Friday, April 23, 2010 · 0 comments

One man's misery can be another man's fortune. This seems to be the case with the mesothelioma victims on the one hand and mesothelioma lawyers on the other. An online feeding frenzy is
currently taking place. The average mesothelioma case today is settled at around 1 million dollars, and that figure jumps to 6 million dollars when the lawsuit goes to the courts. With such enormous money to be made, legal firms are hungry for a slice of the action, and are shelling out big money for online visitors. The result is that search engines and other sites that can supply them with those visitors are racking up huge revenue.

It works like this. In the sponsored listings of search engines, clicks (visitors) are auctioned off to the highest bidder. When someone searches “mesothelioma”, the highest-bidding law firms appear.

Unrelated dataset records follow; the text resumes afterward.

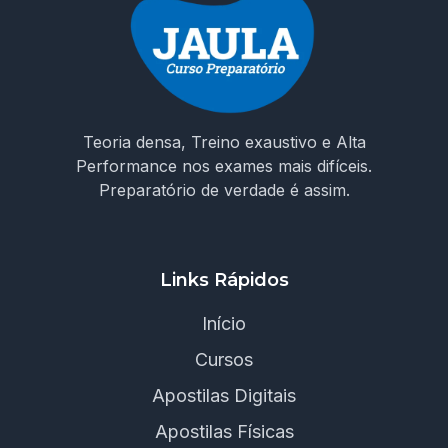
Teoria densa, Treino exaustivo e Alta
Performance nos exames mais difíceis.
Preparatório de verdade é assim.
Links Rápidos
Início
Cursos
Apostilas Digitais
Apostilas Físicas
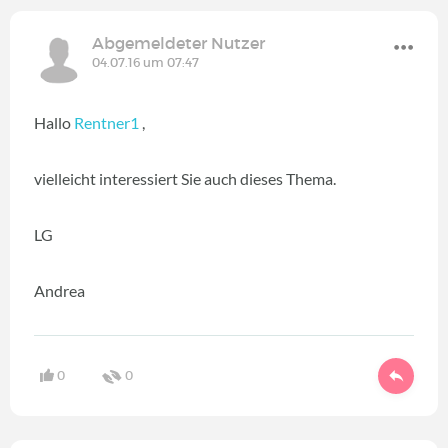
Abgemeldeter Nutzer
04.07.16 um 07:47
Hallo
Rentner1
,
vielleicht interessiert Sie auch dieses Thema.
LG
Andrea
0
0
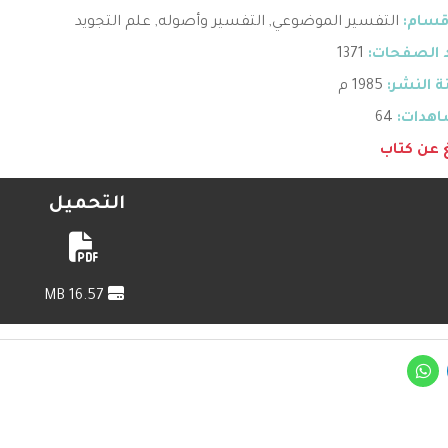
قسام:
التفسير الموضوعي
,
التفسير وأصوله
,
علم التجويد
 الصفحات:
1371
 النشر:
1985 م
هدات:
64
غ عن كتاب
التحميل
16.57 MB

With the keen competition, these firms are paying as much as $100 per mesothelioma-related visitor to their web site. That’s $100 every time someone just clicks on their ad - and a lot of the clicks are from competitors. Less than one in ten visitors may actually submit an inquiry about the services of the legal firm. And only a fraction of the inquiries convert into clients. Therefore, it is costing lawyers tens of thousands of dollars in advertising to secure a single client.

There is something truly obscene about this situation. But, it is inevitable that while there is huge money to be made from litigation, lawyers and publishers will continue to hustle for their slice of the action. You can even find these vultures on YouTube making an undignified pitch for business. If only a portion of the money could be directed to cancer research. Perhaps these legal firms and others who profit from this horrendous disease should consider donating a portion of their gains to research organizations. By doing so, they may appear a little more genuine and less like vultures.

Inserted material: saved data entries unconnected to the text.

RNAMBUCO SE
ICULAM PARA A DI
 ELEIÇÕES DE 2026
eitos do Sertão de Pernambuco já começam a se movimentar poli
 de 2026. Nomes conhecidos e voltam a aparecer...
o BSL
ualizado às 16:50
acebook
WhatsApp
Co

Mesothelioma is a form of cancer linked to asbestos exposure. In fact, 70% to 80% of mesothelioma cases are caused by a history of exposure to asbestos. It can take decades for the symptoms to appear. Each year, approximately 2,000 to 3,000 new cases of mesothelioma are reported. In the past 20 years, the number of reported cases has increased significantly. Although it can take up to 50 years for symptoms to manifest, mesothelioma patients experience a host of symptoms. These include shortness of breath, or a wheezing and hacking cough, which often lead to chest or abdominal pain. In the more serious cases, individuals may have bowel blockages, anaemia, a bloody cough, and jaundice. It is extremely difficult to secure accurate statistics about how many individuals suffer from mesothelioma because in the early stages, the symptoms are quite similar to various other conditions. This often leads to a misdiagnosis of the disease. In addition, when an accurate diagnosis is finally made, the disease has typically already progressed to a more advanced stage.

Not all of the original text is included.